_About this task:_
Exactly as shown, give the full listing again.

_Exercise data:_
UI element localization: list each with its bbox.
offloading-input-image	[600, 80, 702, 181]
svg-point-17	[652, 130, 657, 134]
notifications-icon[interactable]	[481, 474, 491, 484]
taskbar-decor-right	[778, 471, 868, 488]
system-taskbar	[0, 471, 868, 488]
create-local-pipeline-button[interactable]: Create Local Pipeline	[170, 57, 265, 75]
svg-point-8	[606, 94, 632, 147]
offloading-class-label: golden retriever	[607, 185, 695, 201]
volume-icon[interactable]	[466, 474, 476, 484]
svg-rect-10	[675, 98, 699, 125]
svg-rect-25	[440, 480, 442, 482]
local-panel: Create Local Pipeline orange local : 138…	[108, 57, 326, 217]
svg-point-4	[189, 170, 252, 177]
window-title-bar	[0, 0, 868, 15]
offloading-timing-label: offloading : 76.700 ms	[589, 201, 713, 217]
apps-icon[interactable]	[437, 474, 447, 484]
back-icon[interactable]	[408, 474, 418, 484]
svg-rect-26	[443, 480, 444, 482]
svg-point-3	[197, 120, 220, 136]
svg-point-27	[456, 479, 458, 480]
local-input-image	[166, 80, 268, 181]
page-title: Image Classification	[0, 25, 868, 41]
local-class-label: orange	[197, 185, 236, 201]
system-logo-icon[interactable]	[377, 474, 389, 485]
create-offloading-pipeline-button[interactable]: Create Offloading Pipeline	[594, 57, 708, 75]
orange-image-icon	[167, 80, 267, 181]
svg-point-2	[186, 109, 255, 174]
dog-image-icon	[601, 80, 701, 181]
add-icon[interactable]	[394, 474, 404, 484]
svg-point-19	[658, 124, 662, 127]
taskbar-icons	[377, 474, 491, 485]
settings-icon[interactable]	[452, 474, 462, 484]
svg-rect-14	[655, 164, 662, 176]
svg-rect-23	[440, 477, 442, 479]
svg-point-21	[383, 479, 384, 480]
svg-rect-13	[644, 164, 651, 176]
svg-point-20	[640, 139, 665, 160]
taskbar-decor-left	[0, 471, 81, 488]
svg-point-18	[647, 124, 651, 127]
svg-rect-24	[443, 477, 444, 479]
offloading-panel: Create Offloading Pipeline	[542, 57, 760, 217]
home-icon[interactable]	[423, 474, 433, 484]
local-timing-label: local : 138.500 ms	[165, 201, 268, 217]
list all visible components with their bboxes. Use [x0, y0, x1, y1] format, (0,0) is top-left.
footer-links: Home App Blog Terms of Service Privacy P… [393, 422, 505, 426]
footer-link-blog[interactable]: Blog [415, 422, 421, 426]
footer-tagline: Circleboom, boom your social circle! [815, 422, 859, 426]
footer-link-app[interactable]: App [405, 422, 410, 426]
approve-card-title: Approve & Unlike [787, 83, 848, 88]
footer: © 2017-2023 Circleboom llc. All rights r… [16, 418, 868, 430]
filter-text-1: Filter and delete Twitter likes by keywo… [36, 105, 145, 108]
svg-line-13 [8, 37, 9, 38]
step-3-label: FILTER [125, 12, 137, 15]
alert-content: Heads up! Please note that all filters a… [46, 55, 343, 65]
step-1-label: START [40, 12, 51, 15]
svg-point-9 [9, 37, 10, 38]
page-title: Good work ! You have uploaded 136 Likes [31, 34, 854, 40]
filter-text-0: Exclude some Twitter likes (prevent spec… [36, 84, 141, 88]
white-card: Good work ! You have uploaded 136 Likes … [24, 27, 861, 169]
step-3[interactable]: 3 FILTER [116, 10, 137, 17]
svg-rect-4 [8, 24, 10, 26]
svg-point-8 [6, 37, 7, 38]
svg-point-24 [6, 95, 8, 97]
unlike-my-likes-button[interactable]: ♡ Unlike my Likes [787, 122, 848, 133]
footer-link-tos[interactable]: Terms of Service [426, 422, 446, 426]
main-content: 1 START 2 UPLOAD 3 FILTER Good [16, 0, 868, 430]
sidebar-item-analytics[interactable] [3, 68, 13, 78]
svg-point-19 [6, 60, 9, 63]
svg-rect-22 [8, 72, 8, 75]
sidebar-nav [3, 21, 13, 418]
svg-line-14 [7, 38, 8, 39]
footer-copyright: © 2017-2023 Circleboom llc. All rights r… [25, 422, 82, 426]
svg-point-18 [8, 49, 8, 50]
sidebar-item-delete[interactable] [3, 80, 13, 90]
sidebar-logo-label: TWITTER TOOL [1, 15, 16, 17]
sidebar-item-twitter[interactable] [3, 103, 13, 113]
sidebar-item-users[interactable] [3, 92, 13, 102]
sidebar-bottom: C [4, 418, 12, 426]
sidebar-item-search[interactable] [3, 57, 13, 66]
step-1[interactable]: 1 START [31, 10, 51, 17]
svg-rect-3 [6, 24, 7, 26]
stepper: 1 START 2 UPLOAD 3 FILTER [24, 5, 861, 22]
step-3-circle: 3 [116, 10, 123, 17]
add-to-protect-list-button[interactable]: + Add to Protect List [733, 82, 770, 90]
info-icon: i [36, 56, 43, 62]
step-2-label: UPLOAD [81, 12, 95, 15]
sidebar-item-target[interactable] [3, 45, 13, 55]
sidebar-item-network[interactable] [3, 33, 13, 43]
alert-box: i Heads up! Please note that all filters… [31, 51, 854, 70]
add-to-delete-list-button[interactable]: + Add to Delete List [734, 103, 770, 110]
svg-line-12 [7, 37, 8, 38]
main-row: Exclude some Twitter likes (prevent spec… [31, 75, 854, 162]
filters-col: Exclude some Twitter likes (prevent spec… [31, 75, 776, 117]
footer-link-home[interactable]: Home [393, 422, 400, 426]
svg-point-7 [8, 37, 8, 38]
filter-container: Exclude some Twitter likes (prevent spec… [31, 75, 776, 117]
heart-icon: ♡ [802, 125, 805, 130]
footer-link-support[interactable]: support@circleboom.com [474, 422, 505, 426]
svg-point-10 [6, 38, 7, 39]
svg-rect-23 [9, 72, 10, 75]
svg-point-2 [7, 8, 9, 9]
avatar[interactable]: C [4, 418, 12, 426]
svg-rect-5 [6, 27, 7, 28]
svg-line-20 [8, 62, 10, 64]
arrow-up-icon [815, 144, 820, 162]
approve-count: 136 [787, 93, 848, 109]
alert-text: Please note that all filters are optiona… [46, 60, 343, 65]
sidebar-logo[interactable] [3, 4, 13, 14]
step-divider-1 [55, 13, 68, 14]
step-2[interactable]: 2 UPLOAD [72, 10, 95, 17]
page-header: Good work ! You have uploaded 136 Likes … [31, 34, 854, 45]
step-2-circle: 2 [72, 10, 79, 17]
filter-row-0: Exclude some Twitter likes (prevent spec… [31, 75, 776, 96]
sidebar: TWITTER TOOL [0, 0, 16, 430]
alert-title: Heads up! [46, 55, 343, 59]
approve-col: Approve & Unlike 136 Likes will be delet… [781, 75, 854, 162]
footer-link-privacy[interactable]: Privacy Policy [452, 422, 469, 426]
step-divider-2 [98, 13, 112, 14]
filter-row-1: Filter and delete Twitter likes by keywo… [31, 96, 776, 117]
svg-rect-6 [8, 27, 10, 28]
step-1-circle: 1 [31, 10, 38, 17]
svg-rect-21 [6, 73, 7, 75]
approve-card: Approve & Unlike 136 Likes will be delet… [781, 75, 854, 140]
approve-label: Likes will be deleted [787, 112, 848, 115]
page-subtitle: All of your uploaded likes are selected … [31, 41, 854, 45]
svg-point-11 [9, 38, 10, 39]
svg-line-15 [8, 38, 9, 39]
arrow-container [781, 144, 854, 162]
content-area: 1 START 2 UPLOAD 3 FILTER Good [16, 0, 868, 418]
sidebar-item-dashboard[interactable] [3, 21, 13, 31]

_Response:_
UI element localization: list each with its bbox.
offloading-input-image	[600, 80, 702, 181]
svg-point-17	[652, 130, 657, 134]
notifications-icon[interactable]	[481, 474, 491, 484]
taskbar-decor-right	[778, 471, 868, 488]
system-taskbar	[0, 471, 868, 488]
create-local-pipeline-button[interactable]: Create Local Pipeline	[170, 57, 265, 75]
svg-point-8	[606, 94, 632, 147]
offloading-class-label: golden retriever	[607, 185, 695, 201]
volume-icon[interactable]	[466, 474, 476, 484]
svg-rect-10	[675, 98, 699, 125]
svg-rect-25	[440, 480, 442, 482]
local-panel: Create Local Pipeline orange local : 138…	[108, 57, 326, 217]
svg-point-4	[189, 170, 252, 177]
window-title-bar	[0, 0, 868, 15]
offloading-timing-label: offloading : 76.700 ms	[589, 201, 713, 217]
apps-icon[interactable]	[437, 474, 447, 484]
back-icon[interactable]	[408, 474, 418, 484]
svg-rect-26	[443, 480, 444, 482]
svg-point-3	[197, 120, 220, 136]
svg-point-27	[456, 479, 458, 480]
local-input-image	[166, 80, 268, 181]
page-title: Image Classification	[0, 25, 868, 41]
local-class-label: orange	[197, 185, 236, 201]
system-logo-icon[interactable]	[377, 474, 389, 485]
create-offloading-pipeline-button[interactable]: Create Offloading Pipeline	[594, 57, 708, 75]
orange-image-icon	[167, 80, 267, 181]
svg-point-2	[186, 109, 255, 174]
dog-image-icon	[601, 80, 701, 181]
add-icon[interactable]	[394, 474, 404, 484]
svg-point-19	[658, 124, 662, 127]
taskbar-icons	[377, 474, 491, 485]
settings-icon[interactable]	[452, 474, 462, 484]
svg-rect-14	[655, 164, 662, 176]
svg-rect-23	[440, 477, 442, 479]
svg-point-21	[383, 479, 384, 480]
svg-rect-13	[644, 164, 651, 176]
svg-point-20	[640, 139, 665, 160]
taskbar-decor-left	[0, 471, 81, 488]
svg-point-18	[647, 124, 651, 127]
svg-rect-24	[443, 477, 444, 479]
offloading-panel: Create Offloading Pipeline	[542, 57, 760, 217]
home-icon[interactable]	[423, 474, 433, 484]
local-timing-label: local : 138.500 ms	[165, 201, 268, 217]
list all visible components with their bboxes. Use [x0, y0, x1, y1] format, (0,0) is top-left.
footer-links: Home App Blog Terms of Service Privacy P… [393, 422, 505, 426]
footer-link-blog[interactable]: Blog [415, 422, 421, 426]
footer-tagline: Circleboom, boom your social circle! [815, 422, 859, 426]
footer-link-app[interactable]: App [405, 422, 410, 426]
approve-card-title: Approve & Unlike [787, 83, 848, 88]
footer: © 2017-2023 Circleboom llc. All rights r… [16, 418, 868, 430]
filter-text-1: Filter and delete Twitter likes by keywo… [36, 105, 145, 108]
svg-line-13 [8, 37, 9, 38]
step-3-label: FILTER [125, 12, 137, 15]
alert-content: Heads up! Please note that all filters a… [46, 55, 343, 65]
step-1-label: START [40, 12, 51, 15]
svg-point-9 [9, 37, 10, 38]
page-title: Good work ! You have uploaded 136 Likes [31, 34, 854, 40]
filter-text-0: Exclude some Twitter likes (prevent spec… [36, 84, 141, 88]
white-card: Good work ! You have uploaded 136 Likes … [24, 27, 861, 169]
step-3[interactable]: 3 FILTER [116, 10, 137, 17]
svg-rect-4 [8, 24, 10, 26]
svg-point-8 [6, 37, 7, 38]
svg-point-24 [6, 95, 8, 97]
unlike-my-likes-button[interactable]: ♡ Unlike my Likes [787, 122, 848, 133]
footer-link-tos[interactable]: Terms of Service [426, 422, 446, 426]
main-content: 1 START 2 UPLOAD 3 FILTER Good [16, 0, 868, 430]
sidebar-item-analytics[interactable] [3, 68, 13, 78]
svg-point-19 [6, 60, 9, 63]
svg-rect-22 [8, 72, 8, 75]
sidebar-nav [3, 21, 13, 418]
svg-line-14 [7, 38, 8, 39]
footer-copyright: © 2017-2023 Circleboom llc. All rights r… [25, 422, 82, 426]
svg-point-18 [8, 49, 8, 50]
sidebar-item-delete[interactable] [3, 80, 13, 90]
sidebar-logo-label: TWITTER TOOL [1, 15, 16, 17]
sidebar-item-twitter[interactable] [3, 103, 13, 113]
sidebar-item-users[interactable] [3, 92, 13, 102]
sidebar-bottom: C [4, 418, 12, 426]
sidebar-item-search[interactable] [3, 57, 13, 66]
step-1[interactable]: 1 START [31, 10, 51, 17]
svg-rect-3 [6, 24, 7, 26]
stepper: 1 START 2 UPLOAD 3 FILTER [24, 5, 861, 22]
step-3-circle: 3 [116, 10, 123, 17]
add-to-protect-list-button[interactable]: + Add to Protect List [733, 82, 770, 90]
info-icon: i [36, 56, 43, 62]
step-2-label: UPLOAD [81, 12, 95, 15]
sidebar-item-target[interactable] [3, 45, 13, 55]
sidebar-item-network[interactable] [3, 33, 13, 43]
alert-box: i Heads up! Please note that all filters… [31, 51, 854, 70]
add-to-delete-list-button[interactable]: + Add to Delete List [734, 103, 770, 110]
svg-line-12 [7, 37, 8, 38]
main-row: Exclude some Twitter likes (prevent spec… [31, 75, 854, 162]
filters-col: Exclude some Twitter likes (prevent spec… [31, 75, 776, 117]
footer-link-home[interactable]: Home [393, 422, 400, 426]
svg-point-7 [8, 37, 8, 38]
filter-container: Exclude some Twitter likes (prevent spec… [31, 75, 776, 117]
heart-icon: ♡ [802, 125, 805, 130]
footer-link-support[interactable]: support@circleboom.com [474, 422, 505, 426]
svg-point-10 [6, 38, 7, 39]
svg-rect-23 [9, 72, 10, 75]
svg-point-2 [7, 8, 9, 9]
avatar[interactable]: C [4, 418, 12, 426]
svg-rect-5 [6, 27, 7, 28]
svg-line-20 [8, 62, 10, 64]
arrow-up-icon [815, 144, 820, 162]
approve-count: 136 [787, 93, 848, 109]
alert-text: Please note that all filters are optiona… [46, 60, 343, 65]
sidebar-logo[interactable] [3, 4, 13, 14]
step-divider-1 [55, 13, 68, 14]
step-2[interactable]: 2 UPLOAD [72, 10, 95, 17]
page-header: Good work ! You have uploaded 136 Likes … [31, 34, 854, 45]
step-2-circle: 2 [72, 10, 79, 17]
filter-row-0: Exclude some Twitter likes (prevent spec… [31, 75, 776, 96]
sidebar: TWITTER TOOL [0, 0, 16, 430]
alert-title: Heads up! [46, 55, 343, 59]
approve-col: Approve & Unlike 136 Likes will be delet… [781, 75, 854, 162]
footer-link-privacy[interactable]: Privacy Policy [452, 422, 469, 426]
step-divider-2 [98, 13, 112, 14]
filter-row-1: Filter and delete Twitter likes by keywo… [31, 96, 776, 117]
svg-rect-6 [8, 27, 10, 28]
step-1-circle: 1 [31, 10, 38, 17]
svg-rect-21 [6, 73, 7, 75]
approve-card: Approve & Unlike 136 Likes will be delet… [781, 75, 854, 140]
approve-label: Likes will be deleted [787, 112, 848, 115]
page-subtitle: All of your uploaded likes are selected … [31, 41, 854, 45]
svg-point-11 [9, 38, 10, 39]
svg-line-15 [8, 38, 9, 39]
arrow-container [781, 144, 854, 162]
content-area: 1 START 2 UPLOAD 3 FILTER Good [16, 0, 868, 418]
sidebar-item-dashboard[interactable] [3, 21, 13, 31]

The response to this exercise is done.